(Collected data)
_____

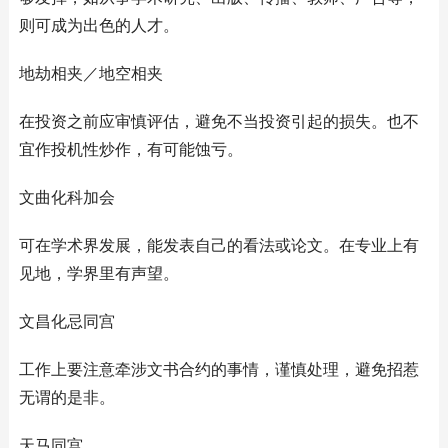
则可成为出色的人才。
地劫相夹／地空相夹
在投资之前应审慎评估，避免不当投资引起的损失。也不
宜作投机性炒作，有可能蚀亏。
文曲化科加会
可在学术界发展，能发表自己的看法或论文。在专业上有
见地，学界里有声望。
文昌化忌同宫
工作上要注意牵涉文书合约的事情，谨慎处理，避免招惹
无谓的是非。
天马同宫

_____

Work required: Please retype the data exactly. The pictures do not go in.

Response:
则可成为出色的人才。
地劫相夹／地空相夹
在投资之前应审慎评估，避免不当投资引起的损失。也不
宜作投机性炒作，有可能蚀亏。
文曲化科加会
可在学术界发展，能发表自己的看法或论文。在专业上有
见地，学界里有声望。
文昌化忌同宫
工作上要注意牵涉文书合约的事情，谨慎处理，避免招惹
无谓的是非。
天马同宫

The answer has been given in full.